Mas no es esto lo que quería
decir. Nubes se amontonan sobre mi cabeza. Mucha tierra. Pájaro de largo pico,
no saco pelotillas de la alcuza. Sombra, no saco sombras de los agujeros. Sigo
dando rodeos de vagabundo como aquella noche atormentada que me tumbó en el
lugar de la pérdida. Del desierto creía saber algo. De los perros, un poco más.

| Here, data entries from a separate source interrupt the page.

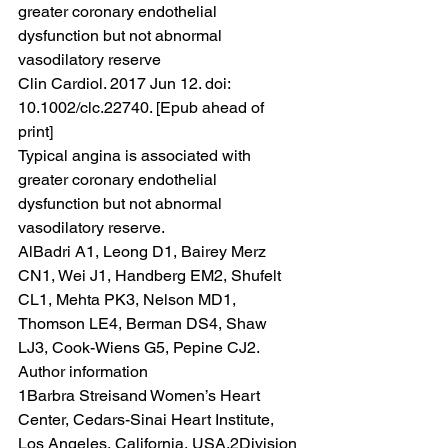
greater coronary endothelial 
dysfunction but not abnormal 
vasodilatory reserve
Clin Cardiol. 2017 Jun 12. doi: 
10.1002/clc.22740. [Epub ahead of 
print]
Typical angina is associated with 
greater coronary endothelial 
dysfunction but not abnormal 
vasodilatory reserve.
AlBadri A1, Leong D1, Bairey Merz 
CN1, Wei J1, Handberg EM2, Shufelt 
CL1, Mehta PK3, Nelson MD1, 
Thomson LE4, Berman DS4, Shaw 
LJ3, Cook-Wiens G5, Pepine CJ2.
Author information
1Barbra Streisand Women’s Heart 
Center, Cedars-Sinai Heart Institute, 
Los Angeles, California, USA.2Division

De los hombres, todo. De lo demás, la sed, el frío, traiciones, enfermedades,
no me faltó nada. Mas siempre supe qué hacer cuando debía obrar. Que yo
recuerde, ésta es la peor ocasión. Si una quimera, bamboleándose en el vacío,
puede comer segundas intenciones, según decía el compadre Rabelais, bien comido
estoy. La quimera ha ocupado el lugar de mi persona. Tiendo a ser «lo
quimérico». Broma famosa que llevará mi nombre. Busca la palabra «quimera» en
el diccionario, Patiño. Idea falsa,
desvarío, falsa imaginación dice, Excelencia. Eso voy siendo en la realidad
y en el papel. También dice, Señor: Monstruo
fabuloso que tenía cabeza de león, vientre de cabra y cola de dragón. Dicen
que eso fui. Agrega el diccionario todavía, Excelencia: Nombre de un pez y de una mariposa. Pendencia. Riña. Todo eso fui,
y nada de eso. El diccionario es un osario de palabras vacías. Si no, pregúntaselo
a De la Peña.
Las formas desaparecen, las
palabras queman, para significar lo imposible. Ninguna historia puede ser
contada. Ninguna historia que valga la pena ser contada. Mas el verdadero
lenguaje no nació todavía. Los animales se comunican entre ellos, sin palabras,
mejor que nosotros, ufanos de haberlas inventado con la materia prima de lo
quimérico. Sin fundamento. Ninguna relación con la vida. ¿Sabes tú, Patiño, lo
que es la vida, lo que es la muerte? No; no lo sabes. Nadie lo sabe. No se ha
sabido nunca si la vida es lo que se vive o lo que se muere. No se sabrá jamás.
Además, sería inútil saberlo, admitiendo que es inútil lo imposible. Tendría
que haber en nuestro lenguaje palabras que tengan voz. Espacio libre. Su propia
memoria. Palabras que subsistan solas, que lleven el lugar consigo. Un lugar.
Su lugar. Su propia materia. Un espacio donde esa palabra suceda igual que un
hecho. Como en el lenguaje de ciertos animales, de ciertas aves, de algunos
insectos muy antiguos. Pero ¿existe lo que no hay?